— SOURCE DATA —
%%

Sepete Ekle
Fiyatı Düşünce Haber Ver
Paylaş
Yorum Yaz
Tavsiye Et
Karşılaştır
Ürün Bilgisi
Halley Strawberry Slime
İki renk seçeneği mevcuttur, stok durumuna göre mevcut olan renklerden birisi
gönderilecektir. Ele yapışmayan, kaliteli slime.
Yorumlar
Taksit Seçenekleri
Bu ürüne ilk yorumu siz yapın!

%%
%%

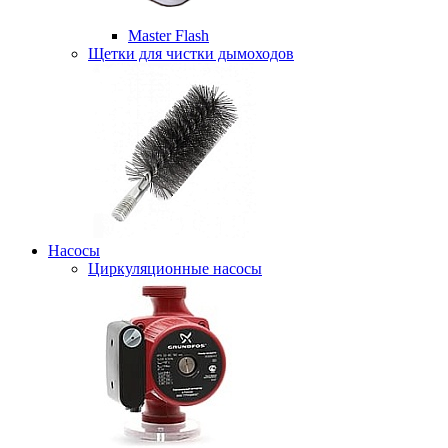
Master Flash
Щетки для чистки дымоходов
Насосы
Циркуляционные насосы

%%
%%

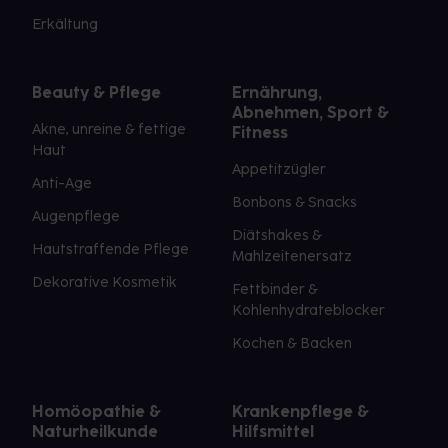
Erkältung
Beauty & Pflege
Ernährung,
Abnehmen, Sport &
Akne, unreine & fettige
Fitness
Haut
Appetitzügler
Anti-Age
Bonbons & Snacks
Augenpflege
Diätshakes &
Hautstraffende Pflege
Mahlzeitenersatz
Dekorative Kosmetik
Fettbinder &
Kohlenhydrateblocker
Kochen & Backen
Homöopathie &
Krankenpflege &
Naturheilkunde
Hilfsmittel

%%

— EXERCISE BRIEF —
Could you restate word for word the lines above from the one containing "Fettbinder &" through the one containing "Hilfsmittel", both included, and nothing else?

— WRITTEN ANSWER —
Fettbinder &
Kohlenhydrateblocker
Kochen & Backen
Homöopathie &
Krankenpflege &
Naturheilkunde
Hilfsmittel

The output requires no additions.